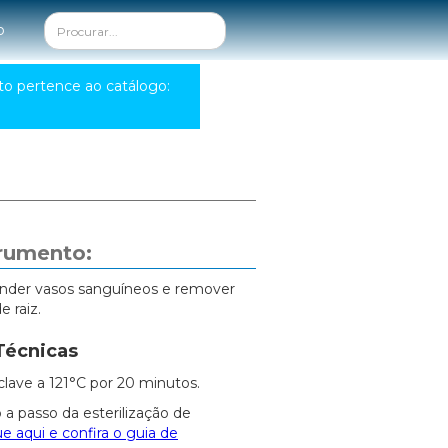
o
to pertence ao catálogo:
trumento:
render vasos sanguíneos e remover
 raiz.
Técnicas
clave a 121°C por 20 minutos.
 a passo da esterilização de
ue aqui e confira o guia de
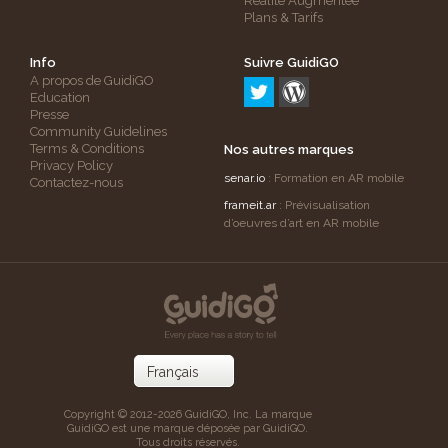
Réalité Augmentée
Plans & Tarifs
Info
Suivre GuidiGO
A propos de GuidiGO
Education
Presse
Community Guidelines
Terms & Conditions
Nos autres marques
Privacy Policy
senar.io
: Formation en AR mobile
Contactez-nous
frameit.ar
: Prévisualisation
d’oeuvres d’art en AR mobile
Copyright © 2012-2026 GuidiGO, Inc. La marque
GuidiGO est une marque déposée par GuidiGO.
Tous droits réservés.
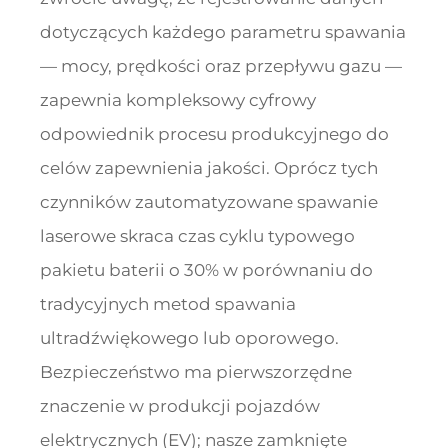
dotyczących każdego parametru spawania
— mocy, prędkości oraz przepływu gazu —
zapewnia kompleksowy cyfrowy
odpowiednik procesu produkcyjnego do
celów zapewnienia jakości. Oprócz tych
czynników zautomatyzowane spawanie
laserowe skraca czas cyklu typowego
pakietu baterii o 30% w porównaniu do
tradycyjnych metod spawania
ultradźwiękowego lub oporowego.
Bezpieczeństwo ma pierwszorzędne
znaczenie w produkcji pojazdów
elektrycznych (EV); nasze zamknięte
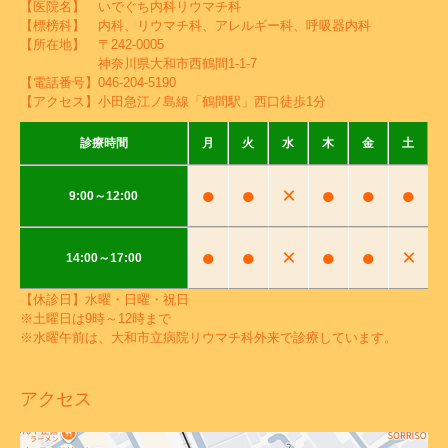
【医院名】 いでぐち内科リウマチ科
【標榜科】 内科、リウマチ科、アレルギー科、呼吸器内科
【所在地】 〒242-0005
神奈川県大和市西鶴間1-1-7
【電話番号】
046-204-5190
【アクセス】小田急江ノ島線「鶴間駅」西口徒歩1分
診療時間
月
火
水
木
金
土
●
●
×
●
●
●
9:00～12:00
●
●
×
●
●
×
14:00～17:00
【休診日】水曜・日曜・祝日
※土曜日は9時～12時まで
※水曜午前は、大和市立病院リウマチ科外来で診療しています。
アクセス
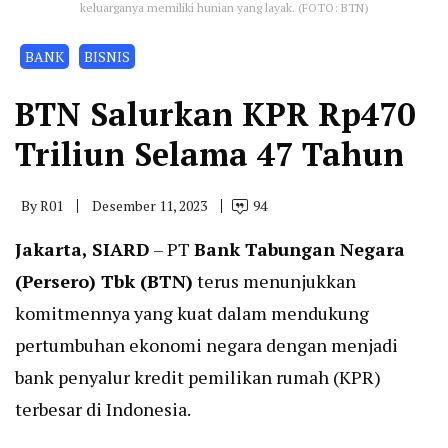
keluarganya memiliki hunian yang layak. (FOTO: BTN)
BANK
BISNIS
BTN Salurkan KPR Rp470
Triliun Selama 47 Tahun
By
R01
Desember 11, 2023
94
Jakarta, SIARD
– PT
Bank Tabungan Negara
(Persero) Tbk (BTN)
terus menunjukkan
komitmennya yang kuat dalam mendukung
pertumbuhan ekonomi negara dengan menjadi
bank penyalur kredit pemilikan rumah (KPR)
terbesar di Indonesia.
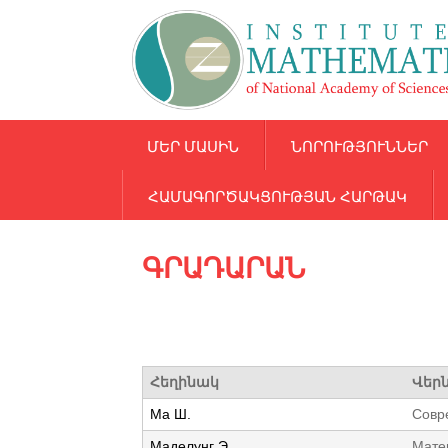
ՄԵՐ ՄԱՍԻՆ
ՆՈՐՈՒԹՅՈՒՆՆԵՐ
ՀԱՄԱԳՈՐԾԱԿՑՈՒԹՅԱՆ ՀԱՐԹԱԿ
ԳՐԱԴԱՐԱՆ
Հեղինակ
Վեր
Ма Ш.
Совр
Маделунг Э.
Мате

__EXERCISE OBJECTIVE__
Set apart and copy each line of the records that holds the word "yang".

__TASK SOLUTION__
keluarganya memiliki hunian yang layak. (FOTO: BTN)
komitmennya yang kuat dalam mendukung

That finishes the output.